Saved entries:
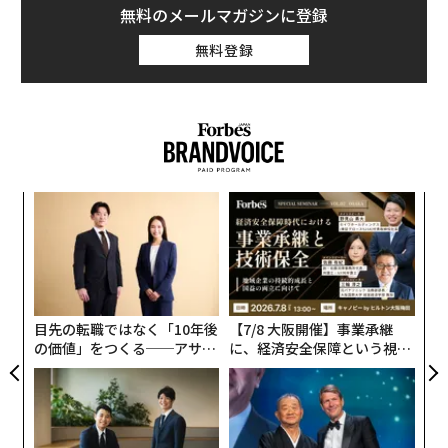
無料のメールマガジンに登録
・変化を期待
無料登録
Z世代は絶え間ない変化を期待している。Z世代が生まれ
てこのかた、テクノロジーが急速に変化したことを考え
れば、これは驚くべきことではない。Z世代は常に既成
概念の枠を超え、物事の進め方に疑問を投げかけてい
る。
〜
「これがうちのやり方だ」とZ世代にいうと、たいてい
織
の場合、もっといいやり方がないか検索エンジンで調べ
う
A
る。
T
顧客
pa
な
目先の転職ではなく「10年後
【7/8 大阪開催】事業承継
の価値」をつくる──アサイ
に、経済安全保障という視点
ンの長期伴走型支援とは
が加わるとき──経営者が問
われる新たな判断軸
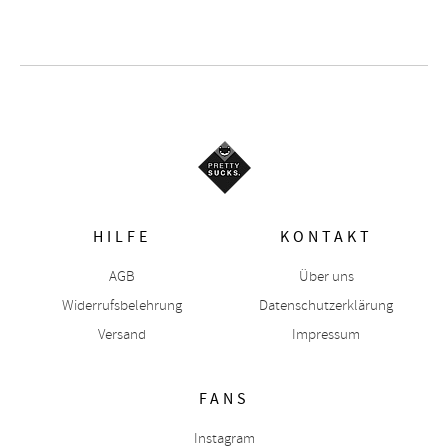
HILFE
KONTAKT
AGB
Über uns
Widerrufsbelehrung
Datenschutzerklärung
Versand
Impressum
FANS
Instagram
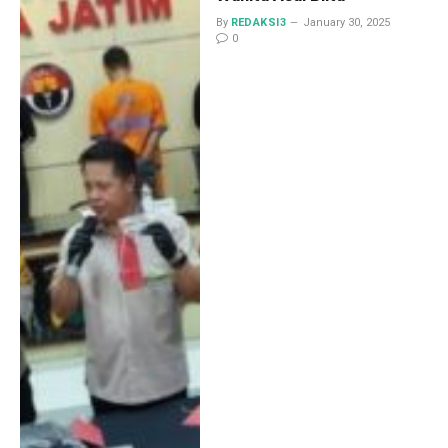
By
REDAKSI3
January 30, 2025
0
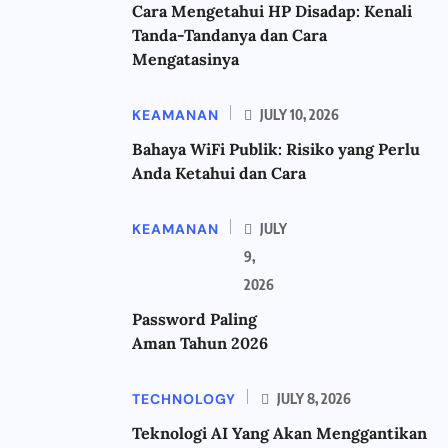
Cara Mengetahui HP Disadap: Kenali
Tanda-Tandanya dan Cara
Mengatasinya
KEAMANAN
JULY 10, 2026
Bahaya WiFi Publik: Risiko yang Perlu
Anda Ketahui dan Cara
KEAMANAN
JULY
9,
2026
Password Paling
Aman Tahun 2026
TECHNOLOGY
JULY 8, 2026
Teknologi AI Yang Akan Menggantikan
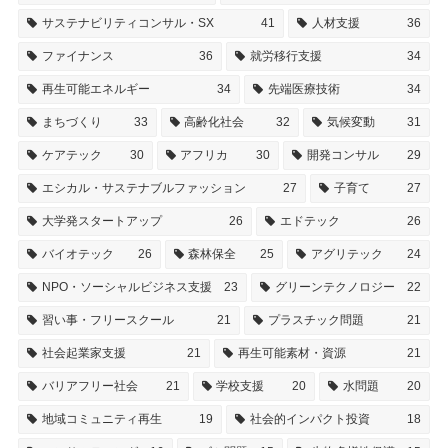
サステナビリティコンサル・SX
41
人材支援
36
ファイナンス
36
就労移行支援
34
再生可能エネルギー
34
先端医療技術
34
まちづくり
33
高齢化社会
32
気候変動
31
ケアテック
30
アフリカ
30
開発コンサル
29
エシカル・サステナブルファッション
27
子育て
27
大学発スタートアップ
26
エドテック
26
バイオテック
26
森林保全
25
アグリテック
24
NPO・ソーシャルビジネス支援
23
グリーンテクノロジー
22
習い事・フリースクール
21
プラスチック問題
21
社会起業家支援
21
再生可能素材・資源
21
バリアフリー社会
21
学校支援
20
水問題
20
地域コミュニティ再生
19
社会的インパクト投資
18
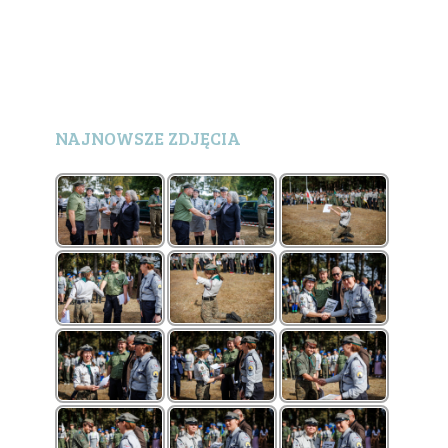
NAJNOWSZE ZDJĘCIA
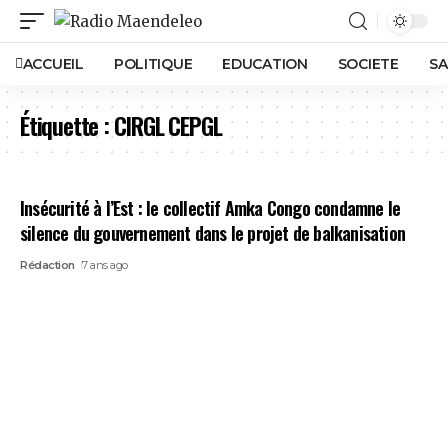
ACCUEIL
POLITIQUE
EDUCATION
SOCIETE
SA
Étiquette :
CIRGL CEPGL
Insécurité à l’Est : le collectif Amka Congo condamne le
silence du gouvernement dans le projet de balkanisation
Rédaction
7 ans ago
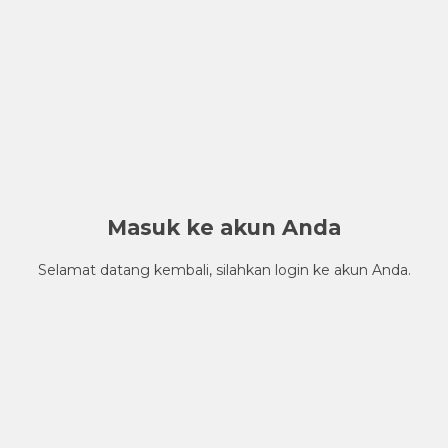
Masuk ke akun Anda
Selamat datang kembali, silahkan login ke akun Anda.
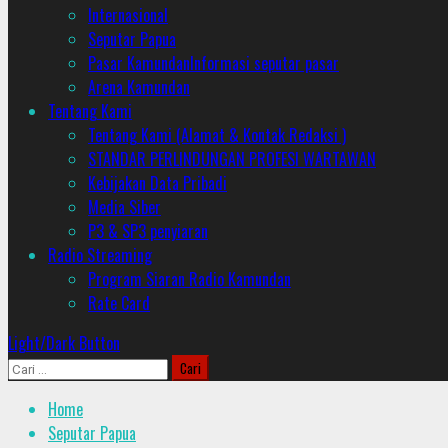
Internasional
Seputar Papua
Pasar Kamundan
Informasi seputar pasar
Arena Kamundan
Tentang Kami
Tentang Kami (Alamat & Kontak Redaksi )
STANDAR PERLINDUNGAN PROFESI WARTAWAN
Kebijakan Data Pribadi
Media Siber
P3 & SP3 penyiaran
Radio Streaming
Program Siaran Radio Kamundan
Rate Card
Light/Dark Button
Cari
untuk:
Home
Seputar Papua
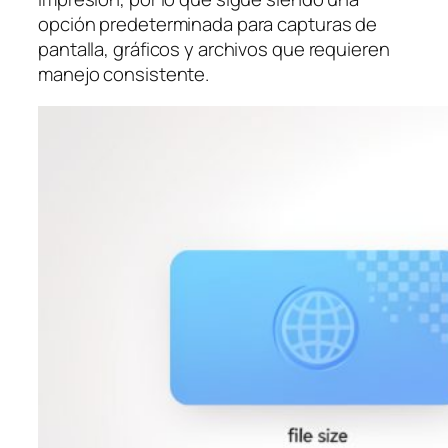
opción predeterminada para capturas de
pantalla, gráficos y archivos que requieren
manejo consistente.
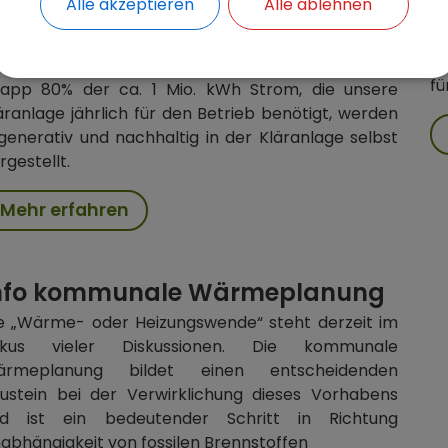
Alle akzeptieren
Alle ablehnen
uf dem Weg zur
E
nergieautarken Kläranlage
Au
fü
app 80% der ca. 1 Mio. kWh Strom, die unsere
äranlage jährlich für den Betrieb benötigt, werden
generativ und nachhaltig in der Kläranlage selbst
rgestellt.
Mehr erfahren
nfo kommunale Wärmeplanung
e „Wärme- oder Heizungswende“ steht derzeit im
okus vieler Diskussionen. Die kommunale
ärmeplanung bildet einen entscheidenden
ustein bei der Verwirklichung dieses Vorhabens
d ist ein bedeutender Schritt in Richtung
abhängigkeit von fossilen Brennstoffen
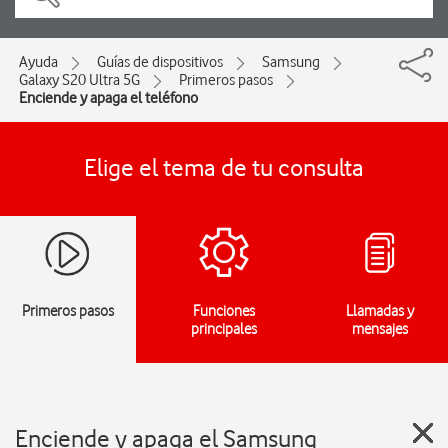
Ayuda
Guías de dispositivos
Samsung
Galaxy S20 Ultra 5G
Primeros pasos
Enciende y apaga el teléfono
Elige el tema de tu consulta
Primeros pasos
Funciones
Llamadas y
principales
mensajes
Enciende y apaga el Samsung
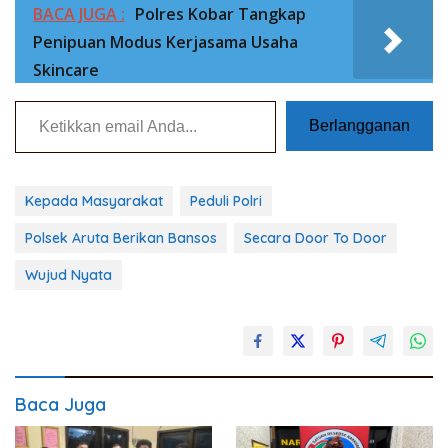
BACA JUGA :
Polres Kobar Tangkap
Penipuan Modus Kerjasama Usaha
Skincare
Ketikkan email Anda...
Berlangganan
Kepada Masyarakat
Peduli Polri
Polsek Aruta Berikan Bansos
Secara Door To Door
Wujud Nyata
Baca Juga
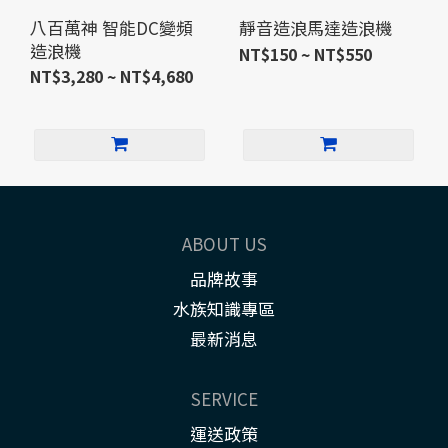
八百萬神 智能DC變頻
靜音造浪馬達造浪機
造浪機
NT$150 ~ NT$550
NT$3,280 ~ NT$4,680
ABOUT US
品牌故事
水族知識專區
最新消息
SERVICE
運送政策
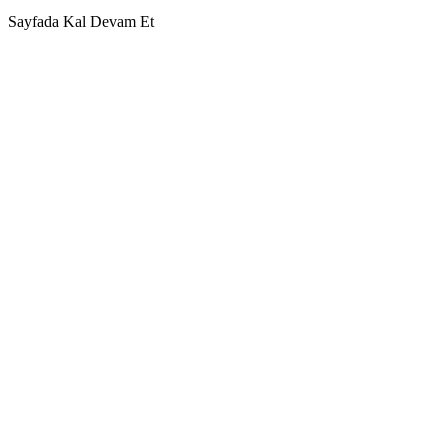
Sayfada Kal
Devam Et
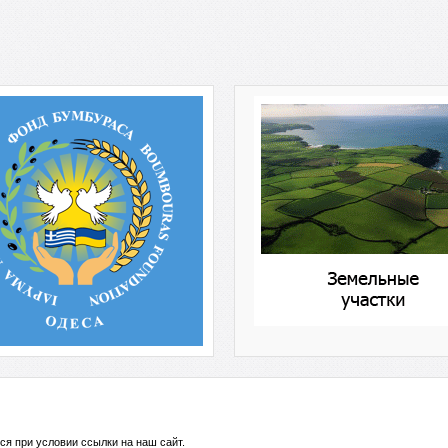
ся при условии ссылки на
наш сайт
.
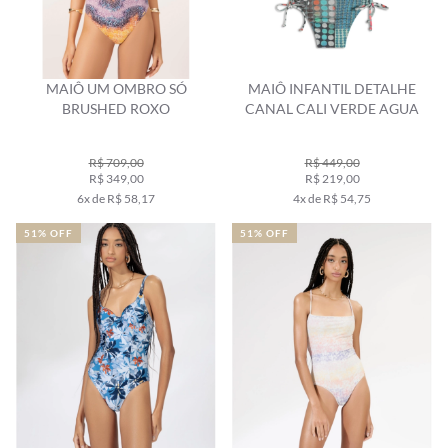
MAIÔ UM OMBRO SÓ
MAIÔ INFANTIL DETALHE
BRUSHED ROXO
CANAL CALI VERDE AGUA
R$ 709,00
R$ 449,00
R$ 349,00
R$ 219,00
6x de R$ 58,17
4x de R$ 54,75
51% OFF
51% OFF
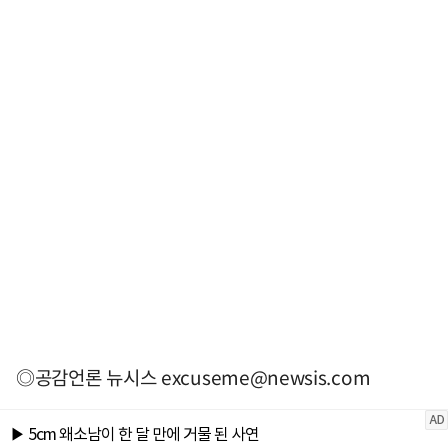
◎공감언론 뉴시스
excuseme@newsis.com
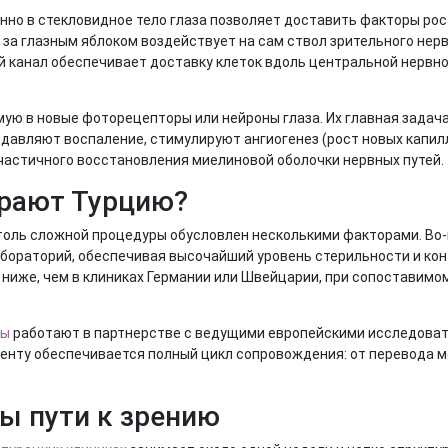
но в стекловидное тело глаза позволяет доставить факторы рост
за глазным яблоком воздействует на сам ствол зрительного нерв
й канал обеспечивает доставку клеток вдоль центральной нервно
ю в новые фоторецепторы или нейроны глаза. Их главная задача
авляют воспаление, стимулируют ангиогенез (рост новых капилл
частичного восстановления миелиновой оболочки нервных путей.
рают Турцию?
толь сложной процедуры обусловлен несколькими факторами. Во-
бораторий, обеспечивая высочайший уровень стерильности и конт
 ниже, чем в клиниках Германии или Швейцарии, при сопоставимо
ры
работают в партнерстве с ведущими европейскими исследоват
нту обеспечивается полный цикл сопровождения: от перевода м
пы пути к зрению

Requirement: Whenever the string "глаза" shows up in a line of the records, that line counts; state how many lines count, and only that.

Written answer: 2